TO DO:
Return only the number of lines in the data below where the word "this" appears.

LISTED RECORDS:
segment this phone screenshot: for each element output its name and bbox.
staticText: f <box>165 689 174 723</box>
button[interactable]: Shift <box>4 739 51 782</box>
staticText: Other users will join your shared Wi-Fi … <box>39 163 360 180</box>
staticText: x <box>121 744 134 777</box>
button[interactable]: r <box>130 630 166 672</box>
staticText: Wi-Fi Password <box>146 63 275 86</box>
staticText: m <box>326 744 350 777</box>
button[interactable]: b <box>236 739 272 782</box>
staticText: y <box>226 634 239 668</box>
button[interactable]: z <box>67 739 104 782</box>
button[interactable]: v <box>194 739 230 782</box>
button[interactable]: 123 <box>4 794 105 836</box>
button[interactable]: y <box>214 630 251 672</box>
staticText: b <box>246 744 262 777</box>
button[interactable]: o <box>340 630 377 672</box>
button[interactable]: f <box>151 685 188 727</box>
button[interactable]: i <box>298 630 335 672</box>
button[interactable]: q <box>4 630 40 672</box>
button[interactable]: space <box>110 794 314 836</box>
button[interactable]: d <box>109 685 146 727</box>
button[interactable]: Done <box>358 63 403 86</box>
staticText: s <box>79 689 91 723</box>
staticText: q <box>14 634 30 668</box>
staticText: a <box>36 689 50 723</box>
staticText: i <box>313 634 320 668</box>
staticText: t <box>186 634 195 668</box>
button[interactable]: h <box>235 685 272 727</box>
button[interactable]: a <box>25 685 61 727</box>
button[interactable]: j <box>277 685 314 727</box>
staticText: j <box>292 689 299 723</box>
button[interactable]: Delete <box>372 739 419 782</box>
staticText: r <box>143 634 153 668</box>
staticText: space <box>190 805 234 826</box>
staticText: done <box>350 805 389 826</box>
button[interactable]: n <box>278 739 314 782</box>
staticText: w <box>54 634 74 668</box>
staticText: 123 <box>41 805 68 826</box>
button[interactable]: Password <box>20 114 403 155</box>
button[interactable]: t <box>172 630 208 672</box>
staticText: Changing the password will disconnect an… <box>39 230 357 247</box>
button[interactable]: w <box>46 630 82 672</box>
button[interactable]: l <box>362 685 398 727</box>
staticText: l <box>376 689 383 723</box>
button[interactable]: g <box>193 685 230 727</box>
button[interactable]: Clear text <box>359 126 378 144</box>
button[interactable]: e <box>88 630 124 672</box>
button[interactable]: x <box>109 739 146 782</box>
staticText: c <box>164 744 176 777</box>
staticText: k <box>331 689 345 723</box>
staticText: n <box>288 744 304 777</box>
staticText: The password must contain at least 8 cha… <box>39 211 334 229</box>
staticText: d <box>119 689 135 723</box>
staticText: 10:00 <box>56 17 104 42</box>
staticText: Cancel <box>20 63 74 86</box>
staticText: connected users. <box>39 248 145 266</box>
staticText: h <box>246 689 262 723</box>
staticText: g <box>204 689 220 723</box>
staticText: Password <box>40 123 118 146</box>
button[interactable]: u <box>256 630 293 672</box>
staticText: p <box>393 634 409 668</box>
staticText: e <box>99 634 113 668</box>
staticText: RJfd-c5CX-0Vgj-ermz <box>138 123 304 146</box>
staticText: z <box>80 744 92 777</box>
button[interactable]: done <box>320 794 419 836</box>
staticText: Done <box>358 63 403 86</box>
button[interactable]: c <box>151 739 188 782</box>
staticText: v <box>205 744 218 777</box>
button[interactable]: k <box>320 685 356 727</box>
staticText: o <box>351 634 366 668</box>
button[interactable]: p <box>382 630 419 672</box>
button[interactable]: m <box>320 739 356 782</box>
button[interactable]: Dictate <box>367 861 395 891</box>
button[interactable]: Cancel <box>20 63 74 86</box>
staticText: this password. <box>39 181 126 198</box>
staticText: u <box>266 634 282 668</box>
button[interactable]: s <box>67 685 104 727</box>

ANSWER BELOW:
2